Per il Fai si modifica il punto di vista tradizionale, dal vertice alla base, dal valore in sé al valore d’uso e, dunque, dei fini, dalla museificazione alla valorizzazione.
Si afferma il diritto al patrimonio culturale da parte dei cittadini. Si affida a tutti i cittadini, alle comunità locali e ai visitatori un nuovo ruolo nelle attività di conoscenza, tutela, valorizzazione e fruizione, inoltre si invitano i Paesi sottoscrittori a promuovere azioni per migliorare l’accesso al patrimonio culturale, in particolare ai giovani e alle persone svantaggiate, al fine di aumentare la consapevolezza del suo valore, la necessità di conservarlo e i benefici che ne possono derivare.

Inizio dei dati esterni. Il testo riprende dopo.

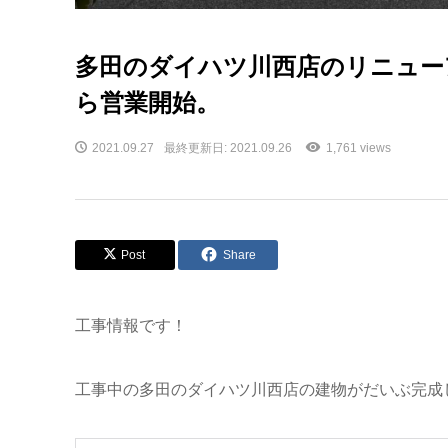
多田のダイハツ川西店のリニュー
ら営業開始。
2021.09.27
最終更新日: 2021.09.26
1,761 views
Post
Share
工事情報です！
工事中の多田のダイハツ川西店の建物がだいぶ完成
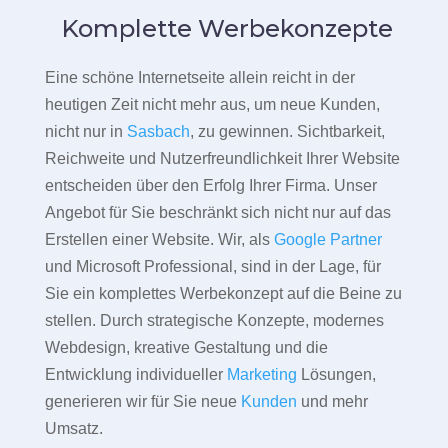
Komplette Werbekonzepte
Eine schöne Internetseite allein reicht in der
heutigen Zeit nicht mehr aus, um neue Kunden,
nicht nur in
Sasbach
, zu gewinnen. Sichtbarkeit,
Reichweite und Nutzerfreundlichkeit Ihrer Website
entscheiden über den Erfolg Ihrer Firma. Unser
Angebot für Sie beschränkt sich nicht nur auf das
Erstellen einer Website. Wir, als
Google Partner
und Microsoft Professional, sind in der Lage, für
Sie ein komplettes Werbekonzept auf die Beine zu
stellen. Durch strategische Konzepte, modernes
Webdesign, kreative Gestaltung und die
Entwicklung individueller
Marketing
Lösungen,
generieren wir für Sie neue
Kunden
und mehr
Umsatz.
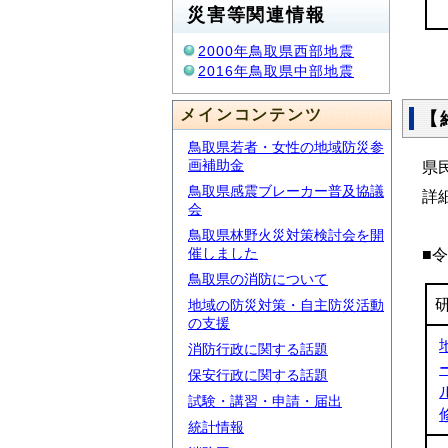
災害等関連情報
2000年鳥取県西部地震
2016年鳥取県中部地震
メインコンテンツ
【
鳥取県若者・女性の地域防災参
画補助金
県
鳥取県感震ブレーカー普及協議
詳
会
鳥取県林野火災対策検討会を開
催しました
■
鳥取県の消防について
地域の防災対策・自主防災活動
の支援
消防行政に関する話題
保安行政に関する話題
試験・講習・申請・届出
統計情報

La Convenzione è stata ratificata da 20 Paesi.
Armenia, Austria, Bosnia-Erzegovina, Croazia, Finlandia, Georgia, Lettonia, Lussemburgo, Montenegro, Norvegia, Portogallo, Moldova, Serbia, Slovacchia, Slovenia, ex Repubblica Jugoslavia di Macedonia, Ucraina, Ungheria, Svizzera e Italia.
Francia, Germania, Regno Unito, Grecia e Russia ancora non firmano.
Chiunque, da solo o collettivamente, ha diritto a trarre beneficio dall’eredità culturale e a contribuire al suo arricchimento; chiunque, da solo o collettivamente, ha la responsabilità di rispettare parimenti la propria e l’altrui eredità culturale e, di conseguenza, l’eredità comune dell’Europa; l’esercizio del diritto all’eredità culturale può essere soggetto soltanto a quelle limitazioni che sono necessarie in una società democratica, per la protezione dell’interesse pubblico e degli altrui diritti e libertà, articolo 4.
Nell’ottobre 2019, il Senato votò per l’adozione della Convenzione, con 147 voti favorevoli, 46 contrari e 42 astenuti. Favorevoli Pd, M5S, Italia Viva e Liberi e Uguali, con i voti contrari della Lega e l’astensione di Forza Italia e Fratelli d’Italia. Ora, l’approvazione definitiva da parte della Camera.
La ratifica della Convenzione di Faro segna un momento fondamentale per il nostro ordinamento che riconosce, finalmente, il patrimonio culturale come fattore cruciale per la crescita sostenibile, lo sviluppo umano e la qualità della vita e introduce il diritto al patrimonio culturale, ha dichiarato il ministro per i Beni le attività culturali e il turismo, Dario Franceschini. Un testo lungimirante che amplia le modalità di tutela e valorizzazione, così come è lungimirante la nostra Costituzione, unica al mondo a individuare la tutela del paesaggio e del patrimonio culturale tra i principi fondamentali.
In riferimento all’articolo 4, secondo Lega e Fratelli d’Italia, la Convenzione di Faro conterrebbe una resa alla censura islamica della nostra arte e delle sue nudità, in quanto l’esercizio del diritto all’eredità culturale può essere soggetto soltanto a quelle limitazioni che sono necessarie in una società democratica, per la protezione dell’interesse pubblico e degli altrui diritti e libertà. Tuttavia, altrui diritti e libertà, non riguarderebbero in alcun modo il diritto di censura.